Het staat daarboven met “Hoe komt het dat sommige mensen engelen en zo zien en anderen niet?”.
Ik bedoel, Saul van Tarsus was niet eens een christen! (nog). De man heeft zichzelf aangesteld, met wettelijk bindende brieven in de hand, om christenen in Damascus te gaan arresteren. Saulus, die de opkomende figuur was die hij was in het Grote Sanhedrin van Jeruzalem, had besloten dat de christelijke ketterij overal moest worden uitgeroeid!
Dus ging hij, met de zegen van het Sanhedrin .
Ons verhaal begint in Handelingen Chp 9 Vv 3-9: (KJV)
3 En terwijl hij reisde, kwam hij nabij Damascus: en plotseling scheen er om hem heen een licht uit de hemel:
4 En hij viel op de aarde en hoorde een stem zeggende tot hem: Saul, Saul, waarom vervolgt gij mij?
5 En hij zei: Wie zijt gij, Heer? En de Heer zei: Ik ben Jezus die je vervolgt: het is moeilijk voor je om tegen de prikken te trappen.
6 En hij beefde en verbaasd zei: Heer, wat wilt U dat ik doe? En de Heer zei tegen hem: Sta op en ga de stad in, en er zal je worden verteld wat je moet doen.
7 En de mannen die met hem reisden, stonden sprakeloos, hoorden een stem, maar zagen geen man.
8 En Saulus stond op van de aarde; en toen zijn ogen werden geopend, zag hij niemand: maar ze leidden hem bij de hand en brachten hem naar Damascus.
9 En hij was drie dagen zonder zicht, en at noch dronk.
Dit staat ook bekend als de Bekering van de apostel Paulus .
OP heeft gevraagd “ Waarom was de wegervaring in Damascus goed genoeg voor Saul, maar niet voor de rest van ons? ”
Dus … waarom Saul? Waarom deze overijverige Farizeeër? Waarom krijgt hij een persoonlijk bezoek en de rest van ons niet ??
(OPMERKING: Lars, je moet het me vergeven als ik de toon van de vraag verkeerd lees.
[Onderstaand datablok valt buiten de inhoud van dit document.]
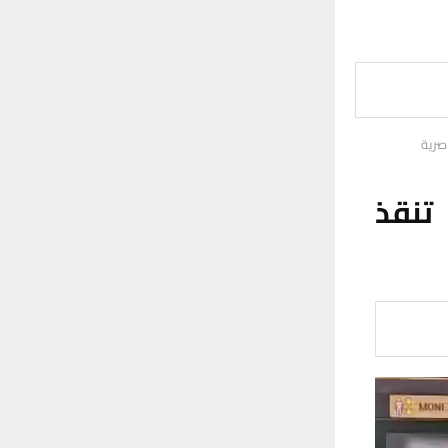
بية تنقذ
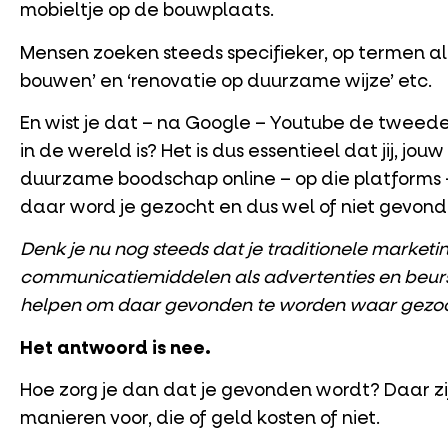
mobieltje op de bouwplaats.
Mensen zoeken steeds specifieker, op termen 
bouwen’ en ‘renovatie op duurzame wijze’ etc.
En wist je dat – na Google – Youtube de tweed
in de wereld is? Het is dus essentieel dat jij, jouw
duurzame boodschap online – op die platforms 
daar word je gezocht en dus wel of niet gevond
Denk je nu nog steeds dat je traditionele marketi
communicatiemiddelen als advertenties en beu
helpen om daar gevonden te worden waar gezo
Het antwoord is nee.
Hoe zorg je dan dat je gevonden wordt? Daar zi
manieren voor, die of geld kosten of niet.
Als dat zo is, komt er waarschijnlijk binnenkort een andere Quoran met de juiste tekst over je vraag. geef een beter antwoord.)
Antwoord:
Heb je het gezegde ooit gehoord; “God zal niemand in de hemel dwingen”?
De Almachtige, zo lijkt het, is niet groot in dwang.
Eenvoudig gezegd: de Heer komt niet persoonlijk tussen in de levens van Zijn kinderen …
… als het zal veranderen wie ze zijn.
Dus wie (en wat) was Saulus van Tarsus?
- Een goed opgeleide man.
- Een intellectueel.
- IJverig in wat hij geloofde dat een rechtvaardige zaak was (met behoud van de religieuze orthodoxie van zijn mensen tegen ketterij).
- Persoonlijk rechtvaardig (bijna tot een fout!).
Wie (en wat) was Paulus …?
- Een opgeleide en volledig bekeerde apostel van Jezus Christus.
- Een intellectueel en een krachtige missionaris voor het christendom
- IJverig in een nieuwe oorzaak; zodra hij in staat was om te zien dat Jezus was waar Israël op had gewacht.
- Persoonlijk rechtvaardig en absoluut trouw aan zijn getuigenis van Christus.
Ziet u? Dezelfde man daarna als voorheen. Hij had gewoon wat aanvullende informatie gekregen van een ‘betrouwbare bron’. De Heer wist dat het bezoek niet zou veranderen wie Saul was … maar het zou de loop van Sauls leven .
Als Saul ervoor koos om die nieuwe koers te volgen.